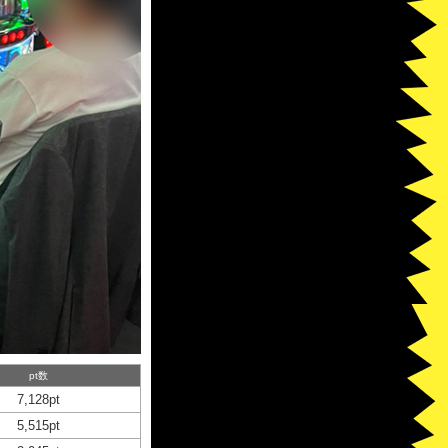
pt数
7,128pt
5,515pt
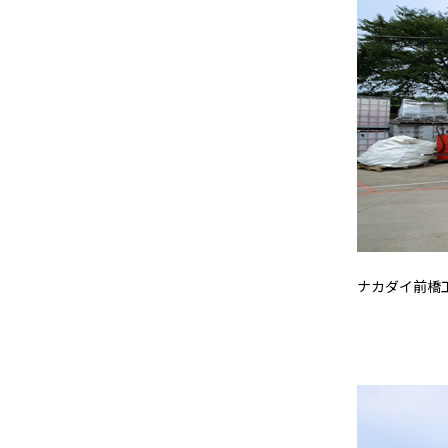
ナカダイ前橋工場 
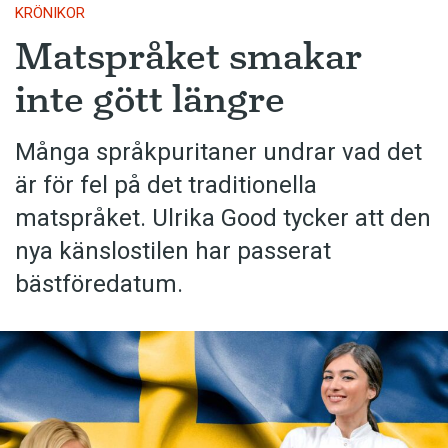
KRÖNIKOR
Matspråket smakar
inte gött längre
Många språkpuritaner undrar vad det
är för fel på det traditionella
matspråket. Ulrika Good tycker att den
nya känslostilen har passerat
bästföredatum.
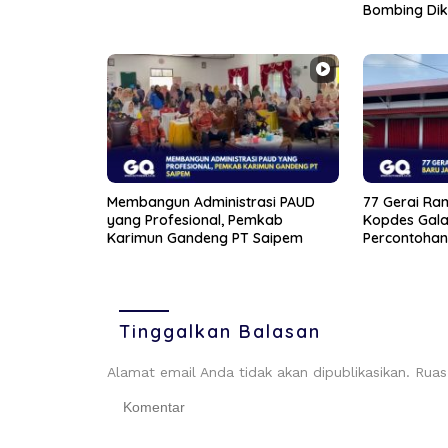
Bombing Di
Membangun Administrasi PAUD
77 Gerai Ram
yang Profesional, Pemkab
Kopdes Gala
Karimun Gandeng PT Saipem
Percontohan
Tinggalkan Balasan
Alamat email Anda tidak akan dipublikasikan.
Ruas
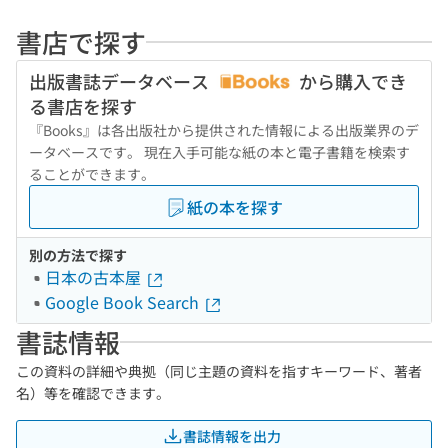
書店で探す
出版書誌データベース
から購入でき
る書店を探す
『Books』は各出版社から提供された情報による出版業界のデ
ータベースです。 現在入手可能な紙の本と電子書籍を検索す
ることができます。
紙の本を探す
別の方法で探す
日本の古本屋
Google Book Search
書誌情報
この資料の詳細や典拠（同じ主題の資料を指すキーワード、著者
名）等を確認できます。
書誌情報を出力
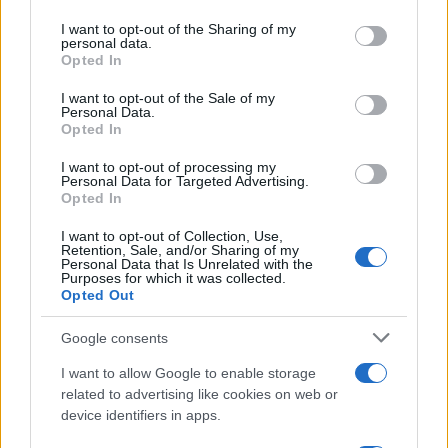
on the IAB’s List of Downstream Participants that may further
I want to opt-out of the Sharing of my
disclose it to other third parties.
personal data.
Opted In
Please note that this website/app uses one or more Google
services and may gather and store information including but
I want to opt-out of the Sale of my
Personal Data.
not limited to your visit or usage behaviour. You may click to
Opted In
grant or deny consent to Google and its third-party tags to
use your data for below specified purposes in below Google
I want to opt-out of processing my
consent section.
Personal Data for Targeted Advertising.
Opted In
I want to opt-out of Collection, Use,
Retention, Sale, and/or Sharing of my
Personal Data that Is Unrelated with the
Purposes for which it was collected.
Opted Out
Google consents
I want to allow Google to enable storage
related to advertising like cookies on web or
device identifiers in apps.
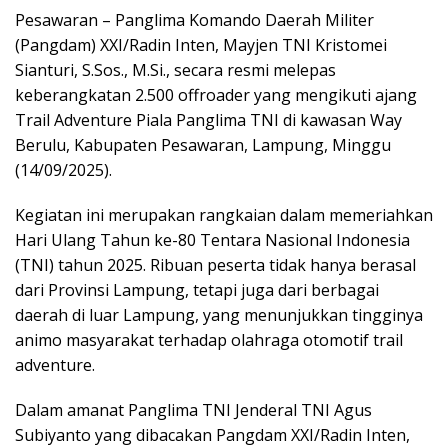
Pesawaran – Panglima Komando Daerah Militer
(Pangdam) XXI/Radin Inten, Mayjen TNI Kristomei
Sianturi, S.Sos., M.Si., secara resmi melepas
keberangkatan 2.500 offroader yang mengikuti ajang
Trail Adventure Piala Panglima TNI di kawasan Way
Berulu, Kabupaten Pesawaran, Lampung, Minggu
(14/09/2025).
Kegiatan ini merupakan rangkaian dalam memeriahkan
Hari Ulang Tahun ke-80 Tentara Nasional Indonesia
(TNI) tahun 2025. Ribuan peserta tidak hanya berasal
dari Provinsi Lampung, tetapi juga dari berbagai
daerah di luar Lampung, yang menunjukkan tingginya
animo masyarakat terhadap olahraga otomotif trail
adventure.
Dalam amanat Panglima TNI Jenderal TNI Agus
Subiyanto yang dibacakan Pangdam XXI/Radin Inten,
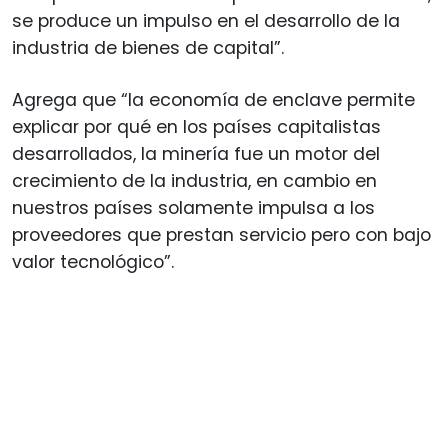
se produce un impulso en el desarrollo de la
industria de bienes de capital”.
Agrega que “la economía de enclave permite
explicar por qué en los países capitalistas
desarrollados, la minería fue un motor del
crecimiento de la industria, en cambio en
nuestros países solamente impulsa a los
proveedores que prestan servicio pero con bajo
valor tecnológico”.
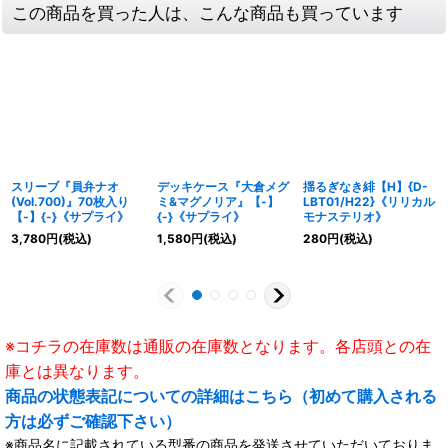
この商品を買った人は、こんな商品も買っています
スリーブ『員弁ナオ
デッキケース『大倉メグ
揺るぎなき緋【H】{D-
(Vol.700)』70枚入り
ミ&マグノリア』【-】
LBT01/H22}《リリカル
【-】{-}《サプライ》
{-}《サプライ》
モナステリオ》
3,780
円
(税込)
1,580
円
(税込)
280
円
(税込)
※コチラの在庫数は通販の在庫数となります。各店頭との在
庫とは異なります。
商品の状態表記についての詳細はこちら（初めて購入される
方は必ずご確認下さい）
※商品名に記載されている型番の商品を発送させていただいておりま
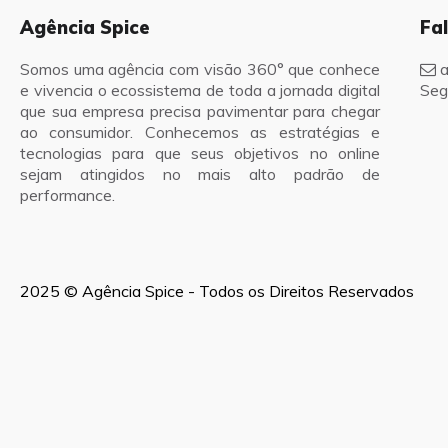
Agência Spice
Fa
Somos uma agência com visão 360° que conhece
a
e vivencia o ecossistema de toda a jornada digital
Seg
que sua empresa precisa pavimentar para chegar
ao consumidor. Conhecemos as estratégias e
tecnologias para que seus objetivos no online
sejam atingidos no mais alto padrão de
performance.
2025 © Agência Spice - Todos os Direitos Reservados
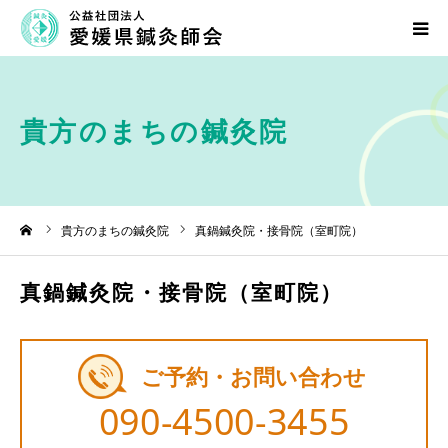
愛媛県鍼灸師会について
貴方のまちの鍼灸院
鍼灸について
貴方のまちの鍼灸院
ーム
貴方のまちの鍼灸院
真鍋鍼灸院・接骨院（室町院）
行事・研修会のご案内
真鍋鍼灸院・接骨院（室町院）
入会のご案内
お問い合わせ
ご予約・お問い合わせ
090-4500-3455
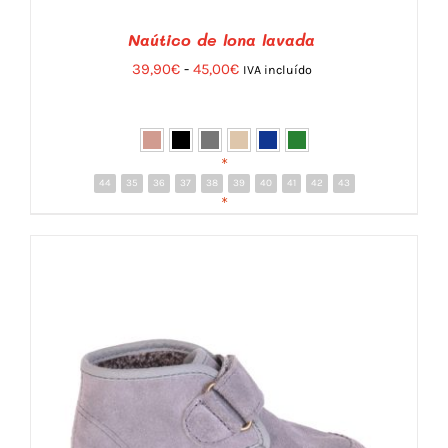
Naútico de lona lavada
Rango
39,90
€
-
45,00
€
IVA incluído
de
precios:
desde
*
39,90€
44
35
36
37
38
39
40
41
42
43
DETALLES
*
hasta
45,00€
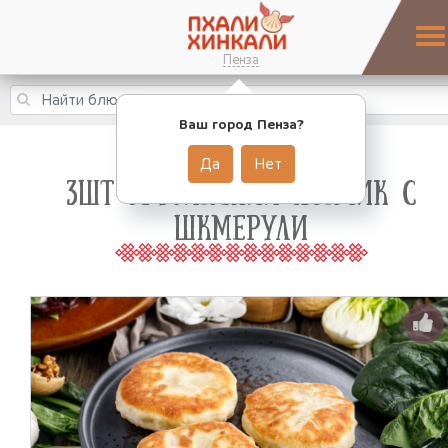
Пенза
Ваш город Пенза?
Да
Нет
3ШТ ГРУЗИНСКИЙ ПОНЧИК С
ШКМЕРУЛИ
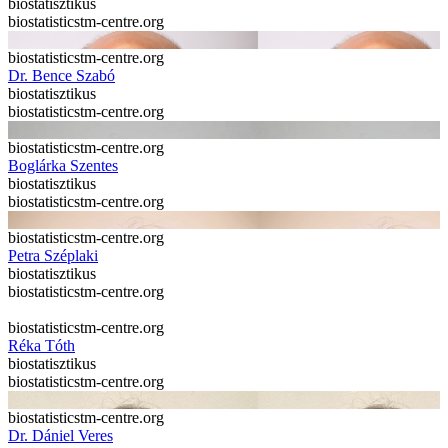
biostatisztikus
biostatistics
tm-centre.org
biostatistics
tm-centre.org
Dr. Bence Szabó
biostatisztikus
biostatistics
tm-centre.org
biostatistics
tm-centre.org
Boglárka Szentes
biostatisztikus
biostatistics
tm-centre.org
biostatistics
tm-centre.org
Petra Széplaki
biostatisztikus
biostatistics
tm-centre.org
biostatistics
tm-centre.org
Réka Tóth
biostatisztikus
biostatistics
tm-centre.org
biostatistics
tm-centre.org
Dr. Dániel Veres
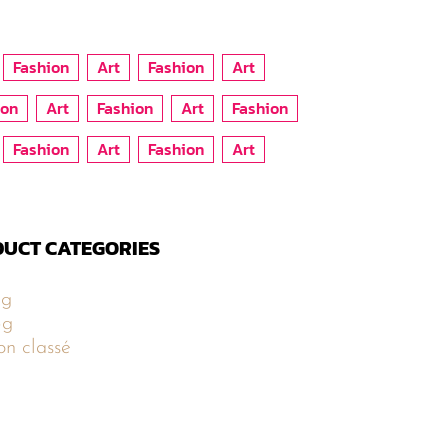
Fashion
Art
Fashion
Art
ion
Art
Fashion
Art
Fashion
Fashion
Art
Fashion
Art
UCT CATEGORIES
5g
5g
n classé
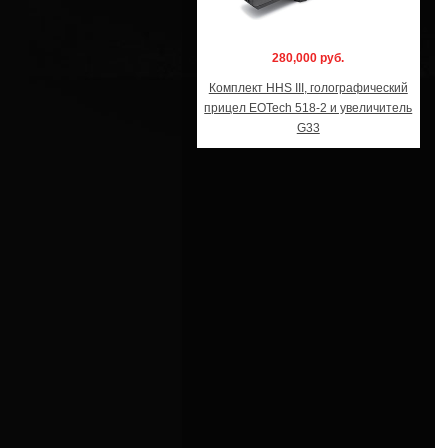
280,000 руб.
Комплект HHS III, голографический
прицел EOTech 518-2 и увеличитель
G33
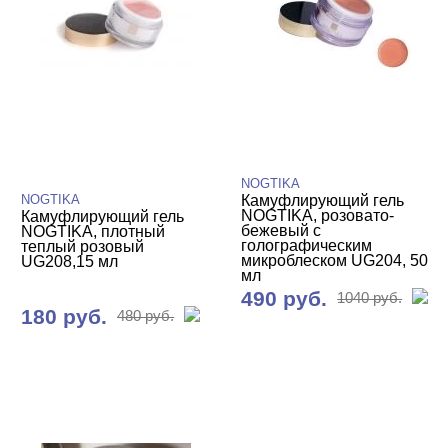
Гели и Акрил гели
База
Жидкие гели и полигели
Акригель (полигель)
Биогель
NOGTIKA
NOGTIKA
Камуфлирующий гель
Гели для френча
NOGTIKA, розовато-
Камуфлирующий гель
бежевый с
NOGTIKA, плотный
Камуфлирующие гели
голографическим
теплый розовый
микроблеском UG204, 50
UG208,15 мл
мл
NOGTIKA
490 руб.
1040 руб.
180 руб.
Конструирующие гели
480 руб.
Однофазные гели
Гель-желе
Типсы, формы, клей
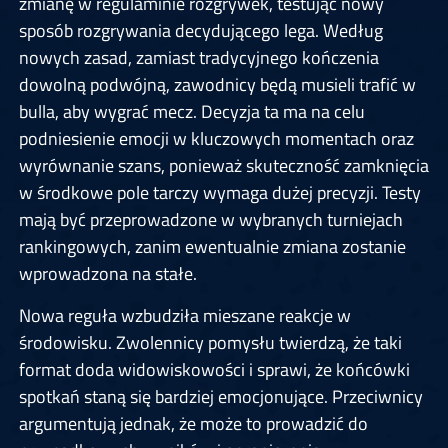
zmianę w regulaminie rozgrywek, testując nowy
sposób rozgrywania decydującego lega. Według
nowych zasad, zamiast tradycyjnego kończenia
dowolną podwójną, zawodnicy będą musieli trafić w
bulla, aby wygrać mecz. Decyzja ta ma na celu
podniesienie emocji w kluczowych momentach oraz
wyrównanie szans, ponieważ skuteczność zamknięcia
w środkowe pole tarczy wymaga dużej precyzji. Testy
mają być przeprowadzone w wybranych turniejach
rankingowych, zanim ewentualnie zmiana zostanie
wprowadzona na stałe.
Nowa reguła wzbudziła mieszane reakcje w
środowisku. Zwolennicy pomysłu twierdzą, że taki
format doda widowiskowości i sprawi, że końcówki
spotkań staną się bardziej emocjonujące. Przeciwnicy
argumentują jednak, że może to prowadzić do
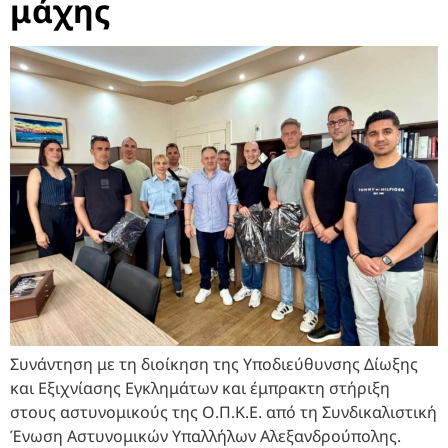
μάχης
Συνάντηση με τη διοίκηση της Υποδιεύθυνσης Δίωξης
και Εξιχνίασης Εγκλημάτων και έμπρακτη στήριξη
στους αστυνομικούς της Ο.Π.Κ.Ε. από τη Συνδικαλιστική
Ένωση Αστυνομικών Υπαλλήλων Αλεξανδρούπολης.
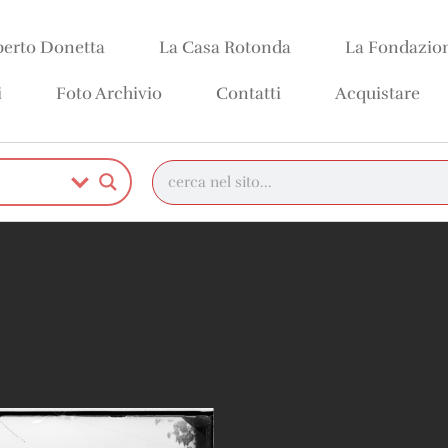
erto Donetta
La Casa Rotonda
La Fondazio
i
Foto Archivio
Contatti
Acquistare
---------------
Exactly reproduce the lines above, starting at the one that contains "方は必ずご確認下さい）" and ending at the one that contains "ao consumidor. Conhecemos as estratégias e", both inclusive; leave the pictures out and add no other lines.

方は必ずご確認下さい）
※商品名に記載されている型番の商品を発送させていただいておりま
Agência Spice
Fa
Somos uma agência com visão 360° que conhece
a
e vivencia o ecossistema de toda a jornada digital
Seg
que sua empresa precisa pavimentar para chegar
ao consumidor. Conhecemos as estratégias e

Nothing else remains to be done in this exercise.